Whether it’s changes in status, new agent creation, or alert triggering, new circumstances are reflected on the events console.
Events contain detailed information about whatever it was that generated the event, such as: the element in question (agent, alert, module…), the exact moment the incident was produced (date, time, hour, minute…), the criticalness or severity of the event, and furthermore allows you to access the history, graphs and all information associated with the element that triggered the event.
Apart from containing information, events allow you to interact with both systems and your operations group, or others, via comments:
There’s also a little something we like to call manual remote actions, which can be carried out on events, like assigning or changing an owner, modifying a status or pinging a host to check it is mounted. These options cam be extended and customized to integrate them with other apps.
The events console displays all the information sysadmins dream of, and more, as you can see and believe. Now let’s move on to take a look at how to work with an event correlation and alerts system.
Event correlation alerts operation overview
Events-based alerts, consisting of automatically executing a series of actions in function of a conjunction of rules applied to generated events.

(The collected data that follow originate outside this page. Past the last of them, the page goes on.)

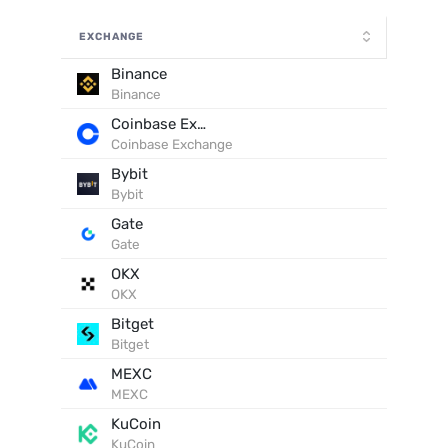
EXCHANGE
Binance
Binance
Coinbase Exchange
Coinbase Exchange
Bybit
Bybit
Gate
Gate
OKX
OKX
Bitget
Bitget
MEXC
MEXC
KuCoin
KuCoin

Standard Pandora FMS alerts are individually associated to modules and define the triggering conditions, which usually take into account the module status or the data they themselves collect. The procedure is different in the case of event correlation alerts.
Alert triggering is carried out based on a series of filters, or configurable rules. Using these filters it’s possible to choose what kind of event you want to trigger the alert, find out which agent generated the event or even the textual content.
The fields selected when you set your filters are compared with events that are generated and, if coincidences are found, an alert will be triggered. For example, if you create a filter to warn you about any critical event on “Host Alive” modules, you effectively create an alert for an outage on any system.
You can use different filters with various options for the same alert, meaning that a range of events can trigger an alert, allowing full correlation between events and alerts, useful in cases where you want a specific alert for simultaneous or repeated fails, e.g., if a system crashes several times a day, or various cluster nodes display critical failage during a specified window.
Furthermore, the event alerts system is handy for warning of inventory changes, unauthorized hardware modifications or non-aligned software installations.
Creating events-based alerts is uncomplicated and allows for great flexibility, like regular alerts. To create, access the event alerts section, and click Create to fill out a field similar to the regular alerts templates.
Indicate the parameters (alert name, default action, alert time range) on the first form. You can restrict the alert to weekdays, 9 to 5, whatever works:
Obey the wizard while it walks you through and you’ll see your alerts list, as and how you’ve set it up:
Next, define the filters that will trigger the alert by clicking: E.g., you want an alert to trigger when a “Network traffic” module reads warning:
There is a way to stretch the event alerts system even further, by creating automated script-based events with API or CLI, to help with unknown unknowns, such as event creation based on TRAPS SNMP, SMS text content events, or Telegram messaging, and third-party integration developments.